A pandemia e a pandilha

 

“Que vivas em tempos interessantes” – Praga chinesa

Neste momento histórico da humanidade, que irá determinar muito do que será o futuro da civilização ocidental no século XXI – em temos sociais, económicos e políticos – assiste-se a uma grande diversidade de opiniões sobre as causas e as consequências da pandemia do coronavírus.

Se as primeiras, na fase em que nos encontramos, são pouco relevantes para a resolução do problema urgente que temos entre mãos (voltaremos a elas mais à frente), as segundas têm que ser tidas em consideração na definição das estratégias que cada país usa para conter a propagação do vírus pela sua população.

Essencialmente, foram seguidas dois tipos de abordagens:

  • a que assenta na informação obtida com o maior número possível de testes  à população, para apurar quem deve ser colocado em quarentena – casos confirmados – e quem deve ser isolado por cordões sanitários – casos confirmados e indivíduos assintomáticos que contactaram com pessoas portadoras do vírus.
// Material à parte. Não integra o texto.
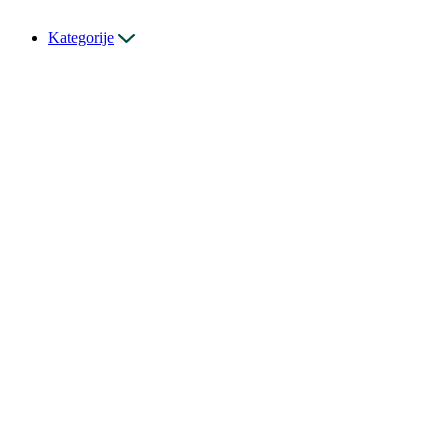
Kategorije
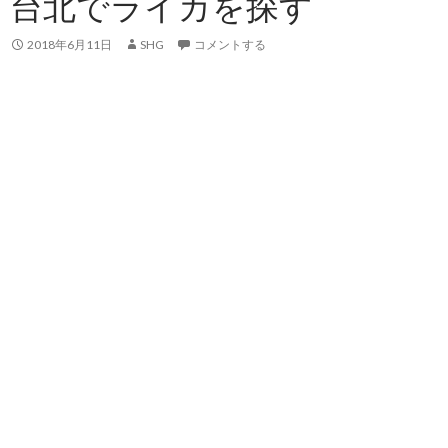
台北でライカを探す
2018年6月11日
SHG
コメントする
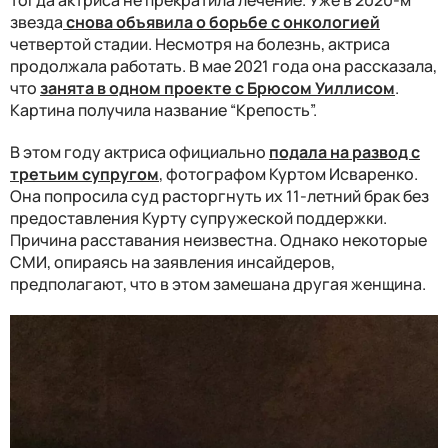
звезда
снова объявила о борьбе с онкологией
четвертой стадии. Несмотря на болезнь, актриса
продолжала работать. В мае 2021 года она рассказала,
что
занята в одном проекте с Брюсом Уиллисом
.
Картина получила название “Крепость”.
В этом году актриса официально
подала на развод с
третьим супругом
, фотографом Куртом Исваренко.
Она попросила суд расторгнуть их 11-летний брак без
предоставления Курту супружеской поддержки.
Причина расставания неизвестна. Однако некоторые
СМИ, опираясь на заявления инсайдеров,
предполагают, что в этом замешана другая женщина.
Os restantes prosseguem a sua vida profissional e, portanto, a actividade económica não pára, minimizando os custos económicos e sociais; e
  • a que impõe que todos permaneçam em casa, evitando sair. O país pára, literalmente. [1]
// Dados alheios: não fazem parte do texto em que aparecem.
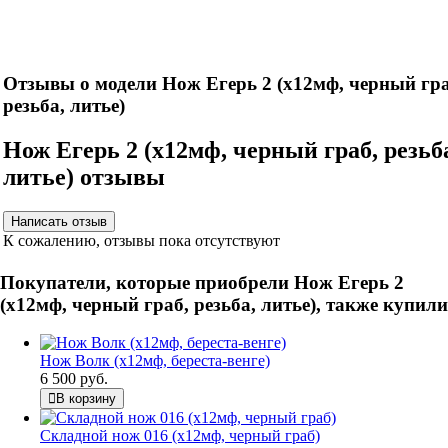
Нож укомплектован ножнами из натуральной кожи и
сертификатом.
Отзывы о модели Нож Егерь 2 (х12мф, черный гра
резьба, литье)
Нож Егерь 2 (х12мф, черный граб, резьб
литье) отзывы
К сожалению, отзывы пока отсутствуют
Покупатели, которые приобрели Нож Егерь 2
(х12мф, черный граб, резьба, литье), также купили
Нож Волк (х12мф, береста-венге)
6 500 руб.
В корзину
Складной нож 016 (х12мф, черный граб)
Num mundo ideal, a opção parece óbvia: todos deveriam seguir a primeira estratégia. A realidade, porém, é outra. Se não nos tivermos preparado adequadamente, na verdade só temos uma opção. E chamar-lhe opção é um eufemismo; é, tão só, a única coisa que nos resta fazer.

É sabido que o o objectivo de todo e qualquer governante é a manutenção do poder. Por essa razão, toda a definição de políticas está condicionada pela avaliação a que esse governo irá ser submetido nas próximas eleições.
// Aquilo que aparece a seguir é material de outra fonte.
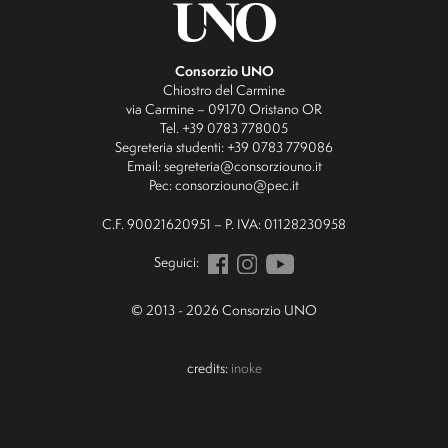
Consorzio UNO
Chiostro del Carmine
via Carmine – 09170 Oristano OR
Tel. +39 0783 778005
Segreteria studenti: +39 0783 779086
Email: segreteria@consorziouno.it
Pec: consorziouno@pec.it
C.F. 90021620951 – P. IVA: 01128230958
Seguici:
© 2013 - 2026 Consorzio UNO
credits:
inoke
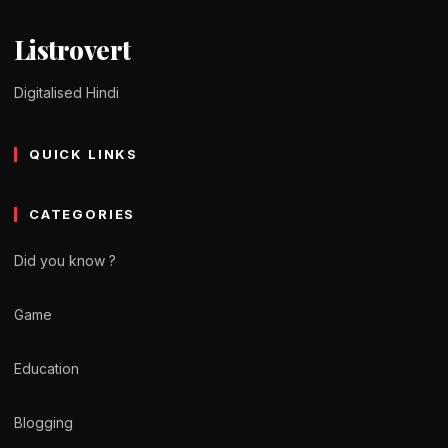
Listrovert
Digitalised Hindi
QUICK LINKS
CATEGORIES
Did you know ?
Game
Education
Blogging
Os governantes não se interessam por problemas que possam surgir para além dessa data. Se ganharem as próximas eleições, depois abordarão esses problemas; se perderem, quem estiver no governo nessa altura que os resolva. [2]

Por outras palavras: os governos têm incentivos para prosseguirem políticas populares e de agrado do povo, de modo a poderem assegurar a sua reeleição. Nesse sentido, é preferível gastar o dinheiro dos contribuintes em rotundas e estádios de futebol, que estão à vista de todos, que em investigação científica e testes clínicos, cujos resultados não se vêem imediatamente. Os custos, esses, são diferidos para o futuro e nunca são mencionados. Infelizmente, o tempo acaba sempre por revelá-los.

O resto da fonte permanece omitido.